Toxic Algae Bloom May Be Responsible for Family's Mysterious Hiking Deaths

Last week, a family of three was found dead on a Northern California hiking trail and now, while the cause of their deaths remains unknown, the presence of a toxic algae bloom near where they were found has emerged as a possible factor in their deaths.

The bodies of John Gerrish, Ellen Chung, and their one-year-old daughter, Miju, were found on Tuesday, along with their dog. The family had been hiking a remote trail in the Sierra National Forest. The area, known as "Devil's Gulch," is adjacent to part of the Merced River's drainage system. However, there were no clear indicators of what might have caused the tragic incident.

"I've worked in different capacities but I've never seen a death like this," Mariposa County Sheriff Jeremy Briese told KSEE.

As authorities await the family's autopsy and toxicology reports, the San Francisco Chronicle reported that possible exposure to a toxic algae bloom is one leading theory among officials.

On Thursday, two days after the bodies were discovered, a new sign had been installed at the trail's entrance: "Harmful algae may be present in this water." It advised against drinking water and eating shellfish found in the area.
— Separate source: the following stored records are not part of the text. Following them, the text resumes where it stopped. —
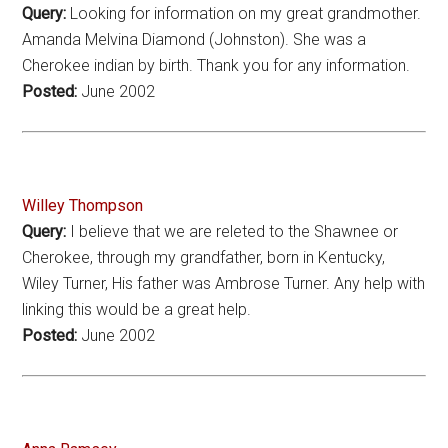
Query:
Looking for information on my great grandmother.
Amanda Melvina Diamond (Johnston). She was a
Cherokee indian by birth. Thank you for any information.
Posted:
June 2002
Willey Thompson
Query:
I believe that we are releted to the Shawnee or
Cherokee, through my grandfather, born in Kentucky,
Wiley Turner, His father was Ambrose Turner. Any help with
linking this would be a great help.
Posted:
June 2002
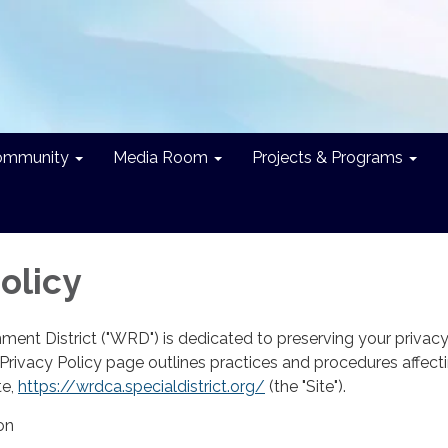
ommunity
Media Room
Projects & Programs
olicy
ent District ("WRD") is dedicated to preserving your privac
e Privacy Policy page outlines practices and procedures affect
te,
https://wrdca.specialdistrict.org/
(the "Site").
on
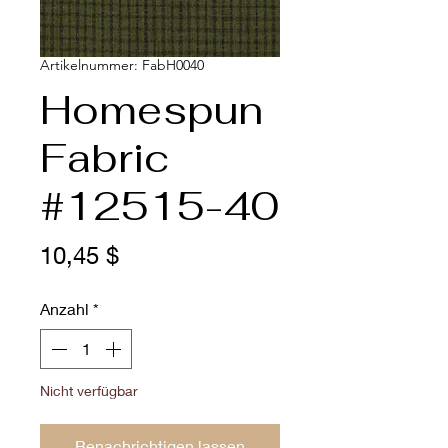
Artikelnummer: FabH0040
Homespun
Fabric
#12515-40
Preis
10,45 $
Anzahl
*
Nicht verfügbar
Benachrichtigen lassen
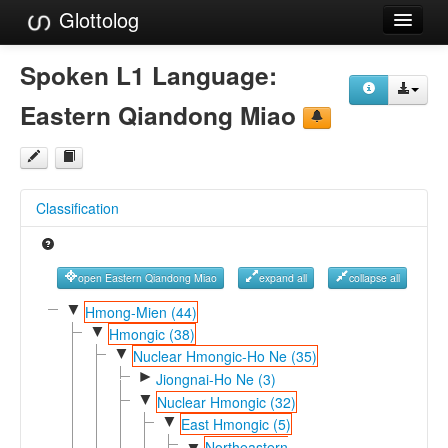
Glottolog
Languages
Spoken L1 Language:
Families
Eastern Qiandong Miao
Language Search
References
Classification
Reference Search
GlottoScope
open Eastern Qiandong Miao
expand all
collapse all
About
▼
Hmong-Mien (44)
▼
Hmongic (38)
▼
Nuclear Hmongic-Ho Ne (35)
►
Jiongnai-Ho Ne (3)
▼
Nuclear Hmongic (32)
▼
East Hmongic (5)
Northeastern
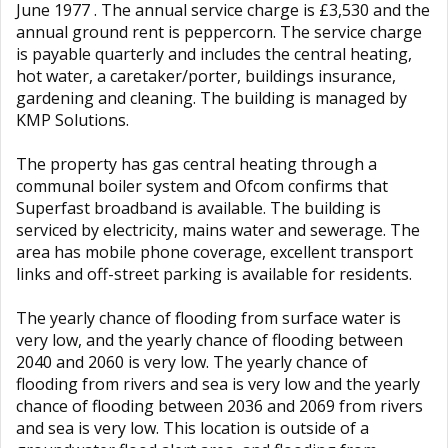
June 1977 . The annual service charge is £3,530 and the
annual ground rent is peppercorn. The service charge
is payable quarterly and includes the central heating,
hot water, a caretaker/porter, buildings insurance,
gardening and cleaning. The building is managed by
KMP Solutions.
The property has gas central heating through a
communal boiler system and Ofcom confirms that
Superfast broadband is available. The building is
serviced by electricity, mains water and sewerage. The
area has mobile phone coverage, excellent transport
links and off-street parking is available for residents.
The yearly chance of flooding from surface water is
very low, and the yearly chance of flooding between
2040 and 2060 is very low. The yearly chance of
flooding from rivers and sea is very low and the yearly
chance of flooding between 2036 and 2069 from rivers
and sea is very low. This location is outside of a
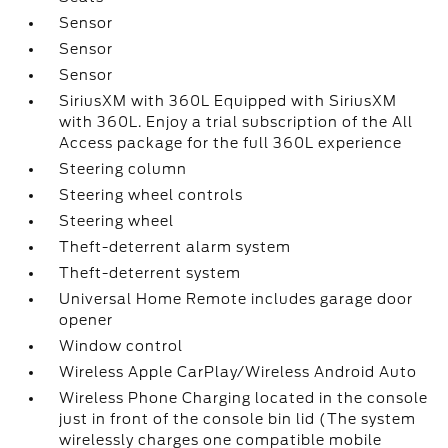
Sensor
Sensor
Sensor
SiriusXM with 360L Equipped with SiriusXM
with 360L. Enjoy a trial subscription of the All
Access package for the full 360L experience
Steering column
Steering wheel controls
Steering wheel
Theft-deterrent alarm system
Theft-deterrent system
Universal Home Remote includes garage door
opener
Window control
Wireless Apple CarPlay/Wireless Android Auto
Wireless Phone Charging located in the console
just in front of the console bin lid (The system
wirelessly charges one compatible mobile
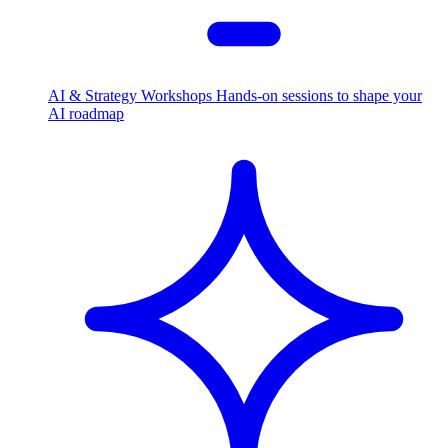
AI & Strategy Workshops
Hands-on sessions to shape your
AI roadmap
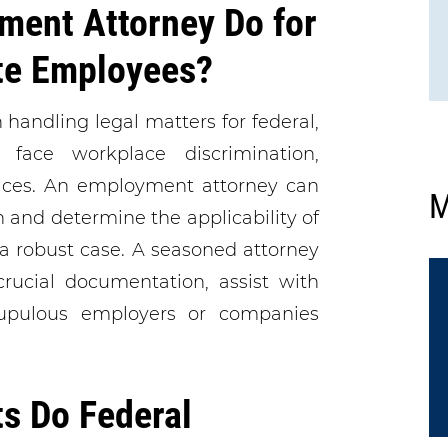
ment Attorney Do for
ate Employees?
handling legal matters for federal,
face workplace discrimination,
tices. An employment attorney can
M
on and determine the applicability of
 robust case. A seasoned attorney
crucial documentation, assist with
rupulous employers or companies
s Do Federal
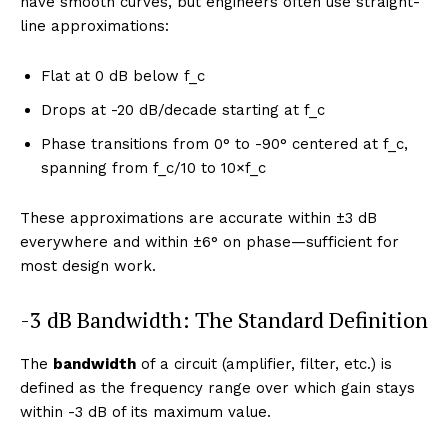
have smooth curves, but engineers often use straight-
line approximations:
Flat at 0 dB below f_c
Drops at -20 dB/decade starting at f_c
Phase transitions from 0° to -90° centered at f_c,
spanning from f_c/10 to 10×f_c
These approximations are accurate within ±3 dB
everywhere and within ±6° on phase—sufficient for
most design work.
-3 dB Bandwidth: The Standard Definition
The
bandwidth
of a circuit (amplifier, filter, etc.) is
defined as the frequency range over which gain stays
within -3 dB of its maximum value.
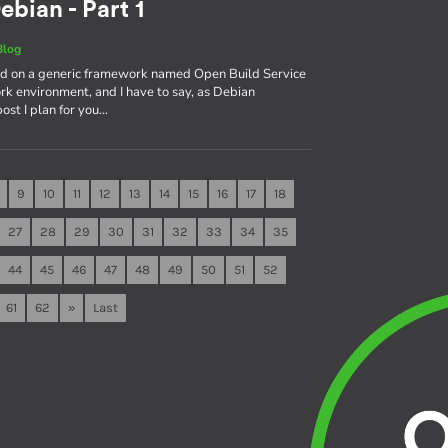
ebian - Part 1
Blog
sed on a generic framework named Open Build Service
rk environment, and I have to say, as Debian
 post I plan for you…
9
10
11
12
13
14
15
16
17
18
27
28
29
30
31
32
33
34
35
44
45
46
47
48
49
50
51
52
61
62
»
Last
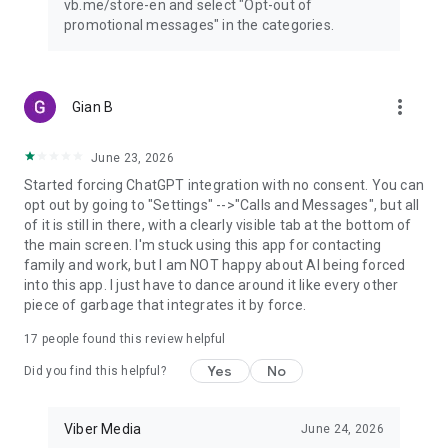
vb.me/store-en and select "Opt-out of
promotional messages" in the categories.
more_vert
Gian B
June 23, 2026
Started forcing ChatGPT integration with no consent. You can
opt out by going to "Settings" -->"Calls and Messages", but all
of it is still in there, with a clearly visible tab at the bottom of
the main screen. I'm stuck using this app for contacting
family and work, but I am NOT happy about AI being forced
into this app. I just have to dance around it like every other
piece of garbage that integrates it by force.
17
people found this review helpful
Yes
No
Did you find this helpful?
Viber Media
June 24, 2026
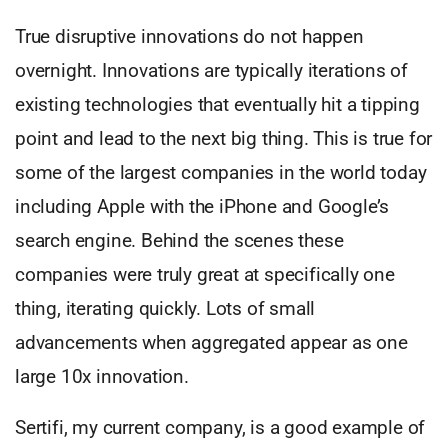
True disruptive innovations do not happen
overnight. Innovations are typically iterations of
existing technologies that eventually hit a tipping
point and lead to the next big thing. This is true for
some of the largest companies in the world today
including Apple with the iPhone and Google’s
search engine. Behind the scenes these
companies were truly great at specifically one
thing, iterating quickly. Lots of small
advancements when aggregated appear as one
large 10x innovation.
Sertifi, my current company, is a good example of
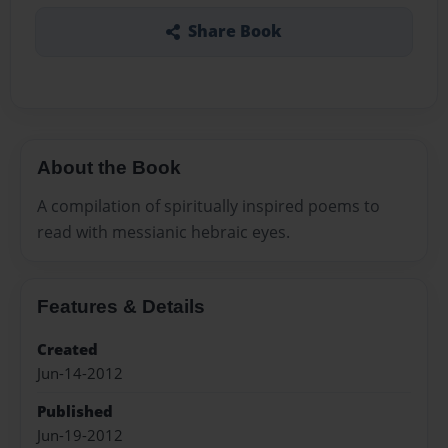
Share Book
About the Book
A compilation of spiritually inspired poems to
read with messianic hebraic eyes.
Features & Details
Created
Jun-14-2012
Published
Jun-19-2012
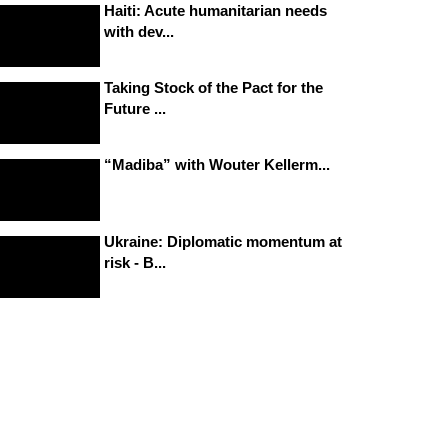
Haiti: Acute humanitarian needs
with dev...
Taking Stock of the Pact for the
Future ...
“Madiba” with Wouter Kellerm...
Ukraine: Diplomatic momentum at
risk - B...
Also adding fuel to the theory is the fact that last month, the Sierra National Forest—part of the U.S. Forest Service—announced that "a high concentration of algae bloom" had been found in the Merced River. "The Sierra National Forest (SNF) would like to inform those visitors who like to enjoy this area of the Merced River and SNF, not to swim, wade or allow their pets to enjoy the water," wrote the agency on Facebook. "This [is] due to the Toxic Algal Mats that have formed and are present."

According to the Center for Disease Control (CDC), dangerous algae and cyanobacteria form in bodies of water "when water is warm, slow-moving, and full of nutrients." Under ideal conditions, the "simple, plant-like organisms" will "rapidly grow out of control, or 'bloom.'"

These blooms—also called "algal mats" if they're bound to rocks beneath the water—can "produce extremely dangerous toxins that can sicken or kill people or animals," added the U.S. Environmental Protection Agency (EPA).

Exposure to toxic algae can lead to an array of symptoms, including rashes, stomach or liver problems, respiratory issues, and even neurological effects, the EPA added.

Algae Bloom
Last week, a family of three was found dead on a Northern California hiking trail. Now, the possibility of a toxic algae bloom appears to have become a leading theory as to the cause of their deaths. Pictured, a harmful algae bloom in California's Lake Isabella, 2021. David McNew/Getty Images

Animals are more commonly found to be victims of toxic algae than humans and "can die within hours to days of swallowing toxins." As the CDC explained, however, this is simply "because they are more likely to swim in or drink from bodies of water that contain harmful algae or cyanobacteria."

Now, authorities must wait for the results of the family's "pending" toxicology reports—until then, the case remains unsolved. Explained Mariposa County Sheriff's Office spokesperson Kristie Mitchell to The Fresno Bee: "Toxicology can take up to six weeks, sometimes even longer."

"Unfortunately we don't have a great time frame for that yet," she added, in reference to when findings might be released to the public.

Newsweek has reached out to the Mariposa County Sheriff's Office for further comment.